Responsável pelo julgamento dos processos da Lava Jato, o juiz federal Sérgio Moro mencionou a importância de se avançar no combate à corrupção sistêmica, com a aprovação das dez medidas propostas pelo Ministério Público, no momento em análise na Câmara dos Deputados. O magistrado também alertou para o risco de retrocessos “que muitas vezes estão atrás da porta a nos surpreender”. E expôs claramente sua opinião sobre a nova lei do abuso.
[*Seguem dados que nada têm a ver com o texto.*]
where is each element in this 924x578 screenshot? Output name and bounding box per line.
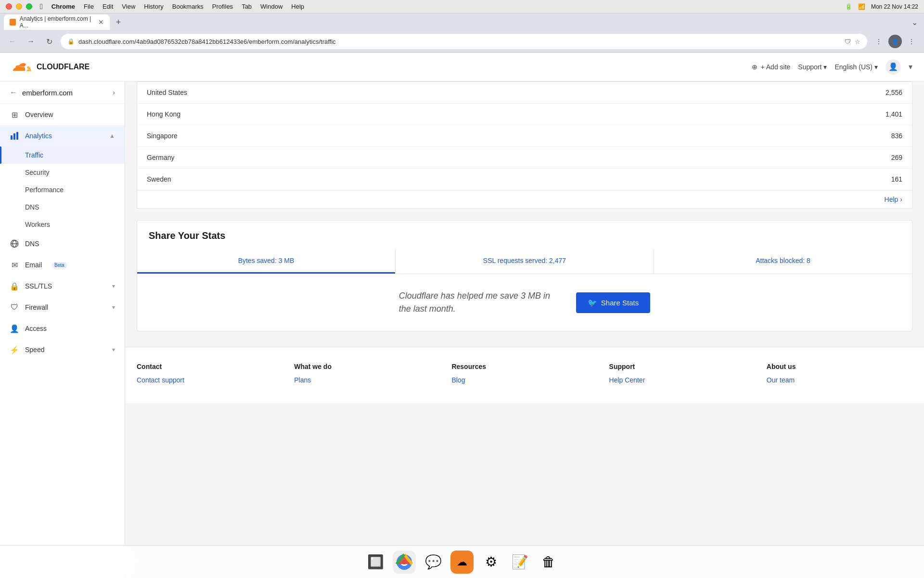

“É muito preocupante. Não que abusos de autoridades não devam ser punidos, ninguém é contra isso. A proposta inicial talvez fosse positiva, mas a redação atual da lei, na forma que está colocada, sugere a possibilidade da sua utilização para intimidação de juízes, procuradores e autoridades policiais, não por praticarem abusos, mas por cumprirem seu dever com independência em processos envolvendo figuras poderosas”, alertou Moro.

Os retrocessos, reforçando a advertência de Moro, estão atrás das portas. Sempre de tocaia.